The other group of pupils was the intern group. During the first period, from 1875 to 1885, the interns were called residents, several of them serving two years or more at the hospital, in general practice. Institution work claimed Dr. Fletcher, and Mary Bennett Ritter made the pioneer contribution in the teaching of hygiene to the University Women Students at Berkeley. From 1885 to 1915, during the development of the hospital as a permanent institution, interns sought the training from the local medical schools of Stanford and University of California, University of Minnesota, Rush, Michigan, the P. and S. in Chicago, the Woman's Medical in Philadelphia, and Johns Hopkins.
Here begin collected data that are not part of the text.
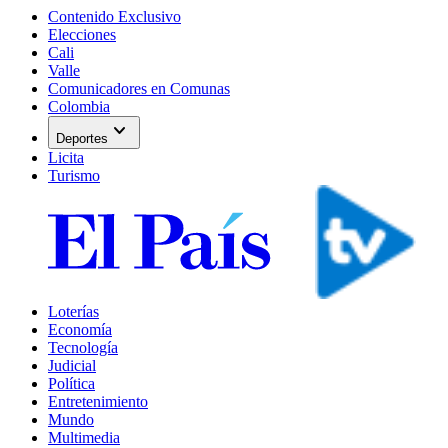
Contenido Exclusivo
Elecciones
Cali
Valle
Comunicadores en Comunas
Colombia
expand_more
Deportes
Licita
Turismo
Loterías
Economía
Tecnología
Judicial
Política
Entretenimiento
Mundo
Multimedia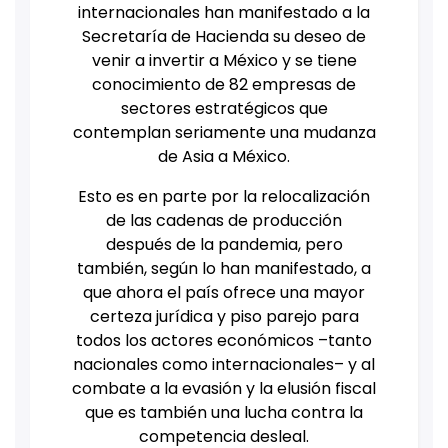
internacionales han manifestado a la
Secretaría de Hacienda su deseo de
venir a invertir a México y se tiene
conocimiento de 82 empresas de
sectores estratégicos que
contemplan seriamente una mudanza
de Asia a México.
Esto es en parte por la relocalización
de las cadenas de producción
después de la pandemia, pero
también, según lo han manifestado, a
que ahora el país ofrece una mayor
certeza jurídica y piso parejo para
todos los actores económicos –tanto
nacionales como internacionales– y al
combate a la evasión y la elusión fiscal
que es también una lucha contra la
competencia desleal.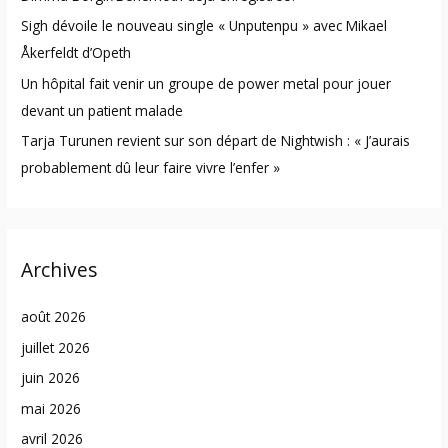
Sigh dévoile le nouveau single « Unputenpu » avec Mikael
Åkerfeldt d’Opeth
Un hôpital fait venir un groupe de power metal pour jouer
devant un patient malade
Tarja Turunen revient sur son départ de Nightwish : « J’aurais
probablement dû leur faire vivre l’enfer »
Archives
août 2026
juillet 2026
juin 2026
mai 2026
avril 2026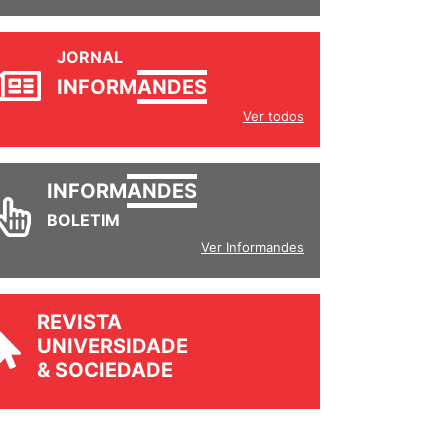
JORNAL
INFORM
ANDES
Ver todos
INFORM
ANDES
BOLETIM
Ver Informandes
REVISTA
UNIVERSIDADE
& SOCIEDADE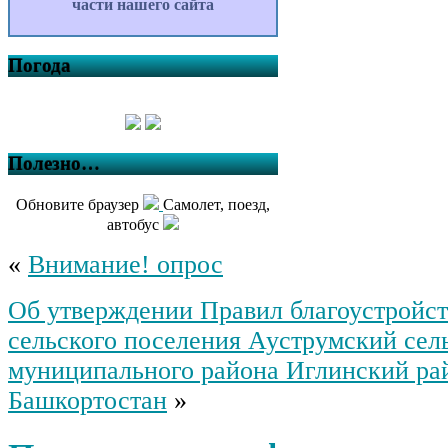
части нашего сайта
Погода
Полезно…
Обновите браузер
Самолет, поезд,
автобус
«
Внимание! опрос
Об утверждении Правил благоустройст
сельского поселения Ауструмский сел
муниципального района Иглинский ра
Башкортостан
»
They settled from New Bedford to India, five were missionary physicians; Dr. Margaret Smythe became connected with the State Hospital at Stockton, and later was first assistant and in charge of the women's department of over 1,000 patients. She was a general surgeon and able executive. In public health, Dr. Anna E. Rude was the Director of the Child Hygiene Division of the Children's Bureau in Washington. Dr. Ethel Watters was Director of the Bureau of Child Hygiene of the California State Board of Health. Dr. Viola Russell was acting assistant surgeon in United States Public Health Service. Dr. Appel was at the head of the Vocational and Work Certificate Department of the Chicago Board of Education, and made an extensive contribution to the health improvement of the working child. In anesthetics, Dr. Mary Botsford educated younger women in this specialty. In tuberculosis, Dr. Martha Patrick of Los Angeles, worked under the Board of Health. In pathology, Dr. Agnes Walker held both city and State positions, and Dr. Macrae, after serving the hospital for many years as Chief of Laboratory, was in charge of the Laboratories at the San Francisco Hospital. Dr. Mary Cain served as executive of the San Francisco Tuberculosis Association. Dr. Myrl Morris joined the staff of the Children's Hospital, Dr. Dorothy Atkinson was in charge of the Health Centers of the San Francisco Board of Health, Dr. Nell Ford became resident physician at Mills College and was in charge of 12 health centers in the Oakland public schools.

==Financials==
The hospital was supported from endowment, patients' board, laboratory, surgical, and X-ray service. The gap between funds earned interest from endowment, and expenses was bridged by the activity of the managers —soliciting gifts and donations and by the Auxiliary in entertaining the public yearly at the Mardi Gras Ball.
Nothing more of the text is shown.